Petar Belic raised his racquet high in the air, his body arched back in the service motion recognizable to thousands of tennis fans around the world. His long, evenly tanned legs stretched upwards taking his feet off the ground. The sun glinted on his gold bracelet as his arm came over his head. His opponent had just enough time to register that it was going to be a smash as the racquet bore down. A nanosecond later the ball whizzed past him in a fluorescent yellow blur, crashed onto the service line and bounced out of court.
Oh, this book had so much promise…and then it caught the net a few times and slowly double-faulted its way to end. No tie break, no deuce, it just fizzled out.
I’m sorry, I just had to.

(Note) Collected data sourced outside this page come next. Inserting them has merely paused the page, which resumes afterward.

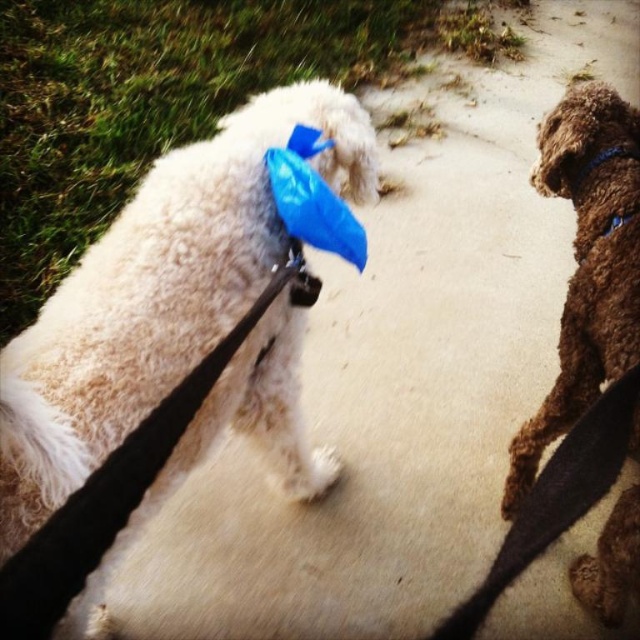 From the picture: You are a dog owner who wants to buy a new harness for both dogs. The harness you found is labeled as suitable for dogs weighing up to 25 kg. If the white fluffy dog at upper left weighs twice as much as the brown fuzzy dog at right, can both dogs use the same harness?

The white fluffy dog at upper left is bigger than brown fuzzy dog at right. If the white fluffy dog at upper left weighs twice as much as the brown fuzzy dog at right, then the brown fuzzy dog at right weighs half of the white dog. Since the harness is suitable for up to 25 kg, the white dog must weigh less than or equal to 25 kg. Therefore, the brown dog would weigh 12.5 kg or less, so both dogs can use the same harness as long as the white fluffy dog at upper left is within the 25 kg limit.

Based on the photo, you are a photographer trying to capture a closeup of the white fluffy dog at upper left and the black leather leash at lower right. Which object should you focus on first to ensure it appears sharp in the photo?

The white fluffy dog at upper left is closer to the viewer than the black leather leash at lower right, so you should focus on the white fluffy dog at upper left first to ensure it appears sharp in the photo.

You are a photographer standing at the center of the sandy path. You want to take a photo of the white fluffy dog at upper left. Where should you position your camera to capture the dog in the frame?

The white fluffy dog at upper left is located at coordinates 0.461 on the x axis and 0.247 on the y axis, so you should position your camera to aim towards those coordinates to capture the dog in the frame. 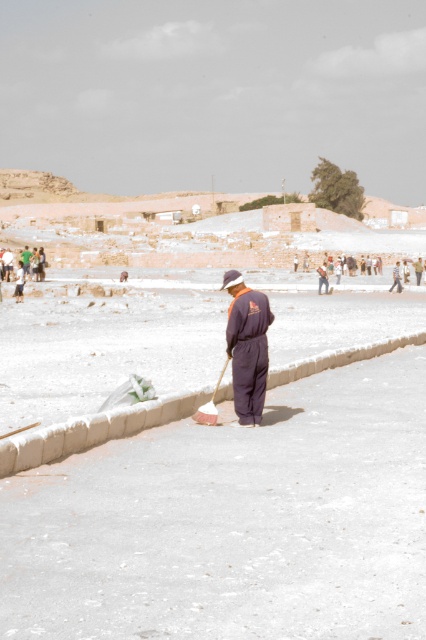 Question: Estimate the real-world distances between objects in this image. Which object is farther from the white plastic shovel at center?

Choices:
 (A) dark blue jumpsuit at center
 (B) white concrete pavement at center

Answer: (B)

Question: Which of the following is the closest to the observer?

Choices:
 (A) dark blue jumpsuit at center
 (B) white plastic shovel at center

Answer: (B)

Question: Can you confirm if white concrete pavement at center is smaller than white plastic shovel at center?

Choices:
 (A) yes
 (B) no

Answer: (B)

Question: Which point is farther to the camera?

Choices:
 (A) (198, 422)
 (B) (273, 612)
 (C) (236, 324)

Answer: (A)

Question: Does dark blue jumpsuit at center have a larger size compared to white plastic shovel at center?

Choices:
 (A) yes
 (B) no

Answer: (B)

Question: Does white concrete pavement at center have a greater width compared to white plastic shovel at center?

Choices:
 (A) no
 (B) yes

Answer: (B) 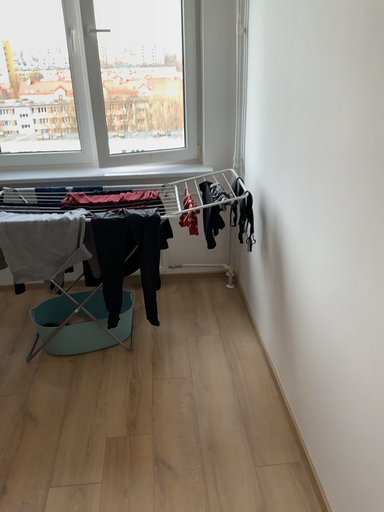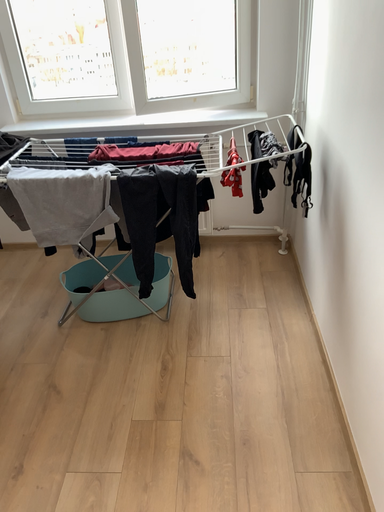 Question: Which way did the camera rotate in the video?

Choices:
 (A) rotated left
 (B) rotated right

Answer: (A) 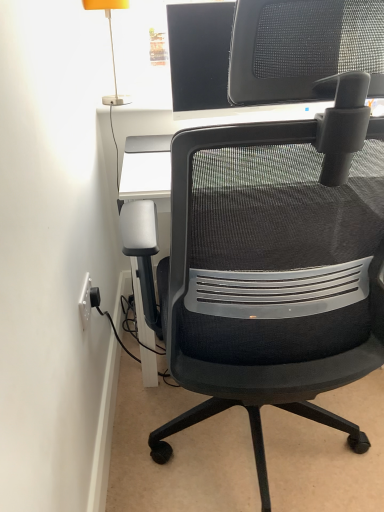 Question: Is orange fabric lampshade at upper left looking in the opposite direction of black mesh office chair at center?

Choices:
 (A) yes
 (B) no

Answer: (B)

Question: Considering the relative sizes of orange fabric lampshade at upper left and black mesh office chair at center in the image provided, is orange fabric lampshade at upper left thinner than black mesh office chair at center?

Choices:
 (A) no
 (B) yes

Answer: (B)

Question: From a real-world perspective, is orange fabric lampshade at upper left physically above black mesh office chair at center?

Choices:
 (A) yes
 (B) no

Answer: (A)

Question: Is orange fabric lampshade at upper left at the right side of black mesh office chair at center?

Choices:
 (A) no
 (B) yes

Answer: (A)

Question: Can you confirm if orange fabric lampshade at upper left is wider than black mesh office chair at center?

Choices:
 (A) yes
 (B) no

Answer: (B)

Question: Are orange fabric lampshade at upper left and black mesh office chair at center beside each other?

Choices:
 (A) no
 (B) yes

Answer: (A)

Question: Is black mesh office chair at center wider than orange fabric lampshade at upper left?

Choices:
 (A) yes
 (B) no

Answer: (A)

Question: Considering the relative positions of black mesh office chair at center and orange fabric lampshade at upper left in the image provided, is black mesh office chair at center to the left of orange fabric lampshade at upper left from the viewer's perspective?

Choices:
 (A) yes
 (B) no

Answer: (B)

Question: Is black mesh office chair at center shorter than orange fabric lampshade at upper left?

Choices:
 (A) no
 (B) yes

Answer: (A)

Question: Is black mesh office chair at center outside of orange fabric lampshade at upper left?

Choices:
 (A) no
 (B) yes

Answer: (B)

Question: Is black mesh office chair at center oriented away from orange fabric lampshade at upper left?

Choices:
 (A) no
 (B) yes

Answer: (A)

Question: Is orange fabric lampshade at upper left located within black mesh office chair at center?

Choices:
 (A) yes
 (B) no

Answer: (B)

Question: Visually, is orange fabric lampshade at upper left positioned to the left or to the right of black mesh office chair at center?

Choices:
 (A) right
 (B) left

Answer: (B) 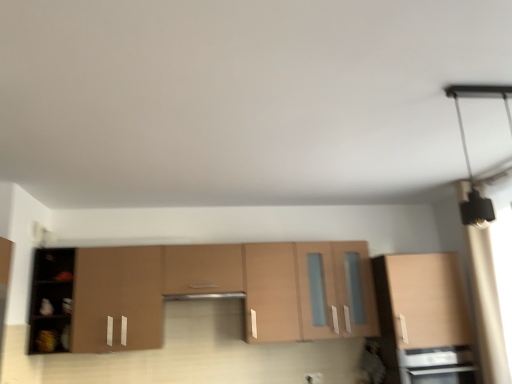 Question: Is matte brown cabinet at center, placed as the first cabinetry when sorted from left to right, smaller than matte wood cabinet at right, acting as the 1th cabinetry starting from the right?

Choices:
 (A) no
 (B) yes

Answer: (A)

Question: Is matte brown cabinet at center, which is the 2th cabinetry from right to left, facing towards matte wood cabinet at right, the second cabinetry in the left-to-right sequence?

Choices:
 (A) no
 (B) yes

Answer: (A)

Question: Is matte brown cabinet at center, which is the 2th cabinetry from right to left, not close to matte wood cabinet at right, the second cabinetry in the left-to-right sequence?

Choices:
 (A) yes
 (B) no

Answer: (B)

Question: Is matte wood cabinet at right, acting as the 1th cabinetry starting from the right, located within matte brown cabinet at center, placed as the first cabinetry when sorted from left to right?

Choices:
 (A) yes
 (B) no

Answer: (B)

Question: Is the position of matte brown cabinet at center, which is the 2th cabinetry from right to left, less distant than that of matte wood cabinet at right, the second cabinetry in the left-to-right sequence?

Choices:
 (A) no
 (B) yes

Answer: (B)

Question: From the image's perspective, is black matte light fixture at upper right positioned above or below matte brown cabinet at center, which is the 2th cabinetry from right to left?

Choices:
 (A) above
 (B) below

Answer: (A)

Question: From a real-world perspective, is black matte light fixture at upper right positioned above or below matte brown cabinet at center, placed as the first cabinetry when sorted from left to right?

Choices:
 (A) above
 (B) below

Answer: (A)

Question: Based on their positions, is black matte light fixture at upper right located to the left or right of matte brown cabinet at center, placed as the first cabinetry when sorted from left to right?

Choices:
 (A) right
 (B) left

Answer: (A)

Question: Is black matte light fixture at upper right taller or shorter than matte brown cabinet at center, placed as the first cabinetry when sorted from left to right?

Choices:
 (A) tall
 (B) short

Answer: (B)

Question: From the image's perspective, is matte wood cabinet at right, acting as the 1th cabinetry starting from the right, above or below matte brown cabinet at center, which is the 2th cabinetry from right to left?

Choices:
 (A) below
 (B) above

Answer: (A)

Question: In the image, is matte wood cabinet at right, the second cabinetry in the left-to-right sequence, positioned in front of or behind matte brown cabinet at center, which is the 2th cabinetry from right to left?

Choices:
 (A) behind
 (B) front

Answer: (A)

Question: Choose the correct answer: Is matte wood cabinet at right, acting as the 1th cabinetry starting from the right, inside matte brown cabinet at center, placed as the first cabinetry when sorted from left to right, or outside it?

Choices:
 (A) outside
 (B) inside

Answer: (A)

Question: From a real-world perspective, is matte wood cabinet at right, acting as the 1th cabinetry starting from the right, above or below matte brown cabinet at center, which is the 2th cabinetry from right to left?

Choices:
 (A) above
 (B) below

Answer: (B)

Question: From a real-world perspective, is matte brown cabinet at center, which is the 2th cabinetry from right to left, positioned above or below matte wood cabinet at right, the second cabinetry in the left-to-right sequence?

Choices:
 (A) below
 (B) above

Answer: (B)

Question: Considering the positions of matte brown cabinet at center, placed as the first cabinetry when sorted from left to right, and matte wood cabinet at right, the second cabinetry in the left-to-right sequence, in the image, is matte brown cabinet at center, placed as the first cabinetry when sorted from left to right, wider or thinner than matte wood cabinet at right, the second cabinetry in the left-to-right sequence,?

Choices:
 (A) wide
 (B) thin

Answer: (B) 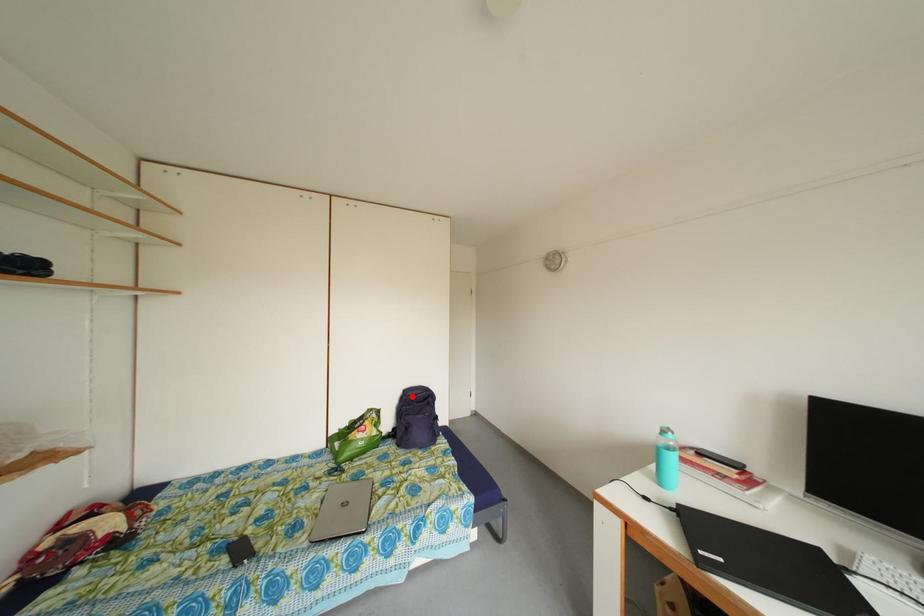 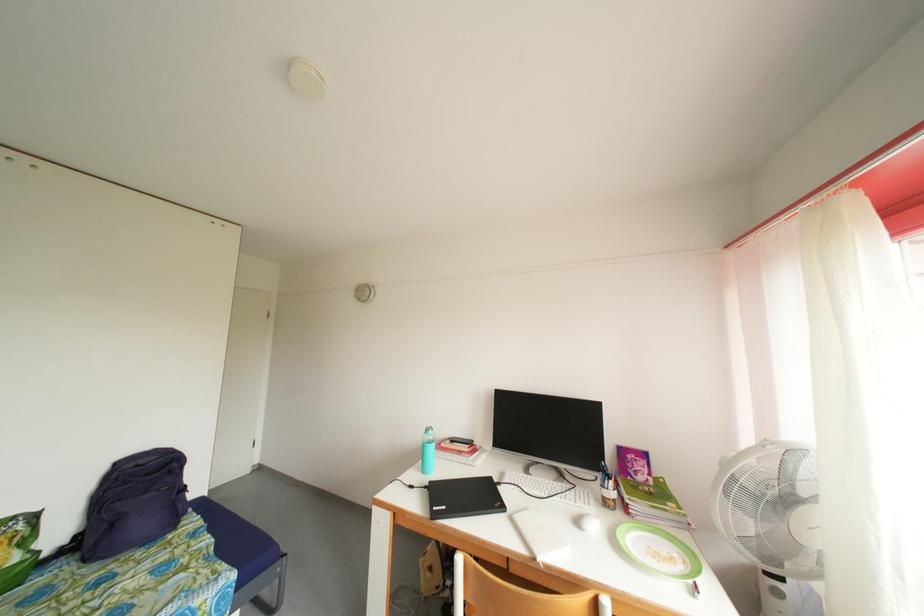 Find the pixel in the second image that matches the highlighted location in the first image.

(124, 469) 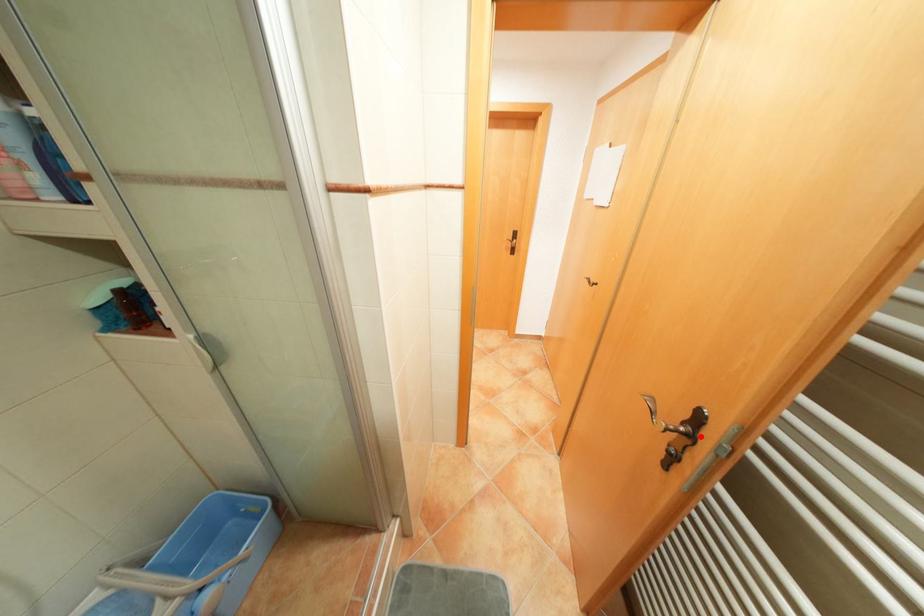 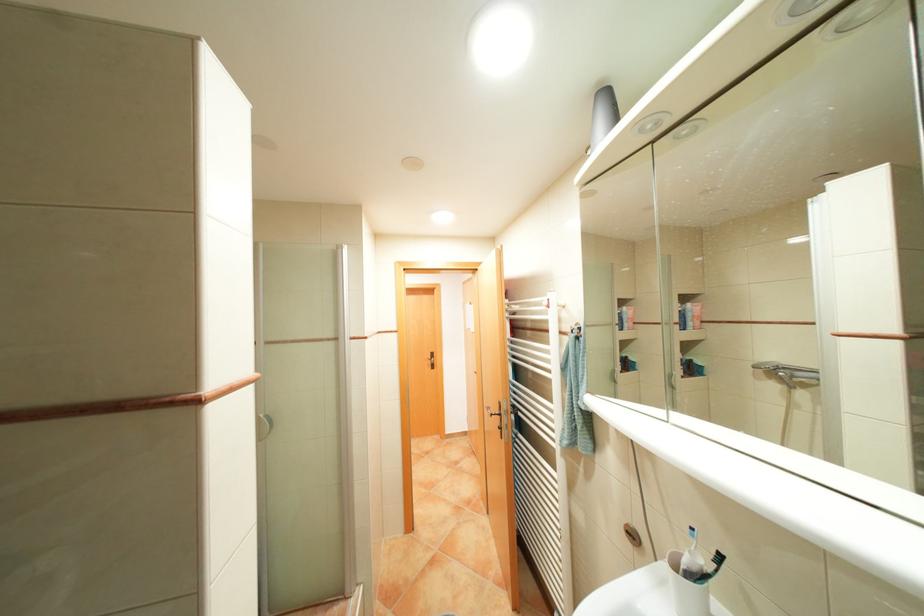 Locate, in the second image, the point that corresponds to the highlighted location in the first image.

(509, 413)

It’s the Wimbledon finals weekend and this book was just so lame. The only other thing more disappointing this morning was that my tv (or rather my freesat box) kicked the bucket – which means I have an hour to find a new one or watch the men’s final at either a friends or at the tennis club…
Back to the book: the writing was lame, there was no atmosphere, and the D.I. dealing with the case was new in the job and pandered to constant patronising by her colleagues. Blergh.
What was the point that killed it off completely was the pretty huge mistake at the very end of the book where the solution is presented.
Stealing a diabetic’s insulin will not give them a hypo. Pretty much the reverse actually. Diabetic coma induced by skyrocketing blood sugar levels perhaps, but not a hypo.